The little girl on the line huffed. "I don't know what you people would do without me."
Max laughed as the nanny took the phone away, and she could hear the older woman lecturing Amanda about being polite, which was a failed exercise, given who her parents were. After reassuring the nanny that yes, she was on her way to the airport, Max hung up, just as the pilot announced that all electronic devices needed to be turned off for the descent.
The rest of the drive to the airport was tears and anger, and by the time Max parked the car, she'd worked herself up. She tilted the rearview mirror down, and she regarded herself. She looked like shit - puffy eyes and no sleep for over a day - but that wasn't why she'd done it. She knew how she looked. More importantly, she didn't care.
"Listen to me," she said to the mirror, but she hadn't gone crazy, and she wasn't talking to herself. "I don't care who you are, and I don't care what your story is. You're not setting a foot through that door ever again. Not while my daughter is here, not after she leaves. You're fucking done. And if you think I'm joking, you don't know me. And if you think your will is stronger than mine, you're wrong. You managed this once, and I hope it was worth it, because you're done. You killed someone I cared about, and you're lucky I can't put a bullet in your brain in return, because I'd smile as I pulled the trigger. But I've killed you regardless. You're as good as dead. Trapped inside me, and I'm never letting you out."

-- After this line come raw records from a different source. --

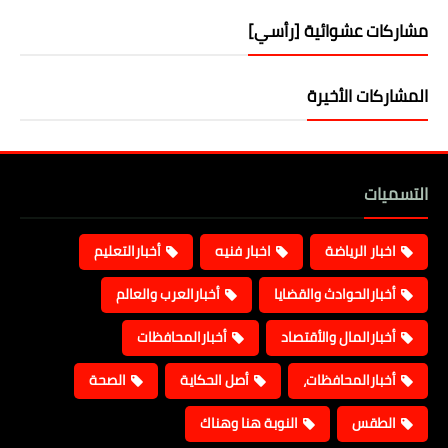
مشاركات عشوائية [رأسي]
المشاركات الأخيرة
التسميات
اخبار الرياضة
اخبار فنيه
أخبارالتعليم
أخبارالحوادث والقضايا
أخبارالعرب والعالم
أخبارالمال والأقتصاد
أخبارالمحافظات
أخبارالمحافظات،
أصل الحكاية
الصحة
الطقس
النوبة هنا وهناك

With that, she cut the engine, and she put the rearview back in place. She didn't notice the new silence in her mind, because the woman there had always been silent. She just closed the door, and she put a smile on her face as Amanda ran out of the baggage claim area with the haggard looking nanny behind her.
"Mommy, you look terrible. Have you been eating that junk food daddy hates? He says it's bad for cholisterine."
Max just laughed, tears running down her cheeks as she pulled the crinkle-nosed little girl into a hug, one that Amanda tried valiantly to squirm out of.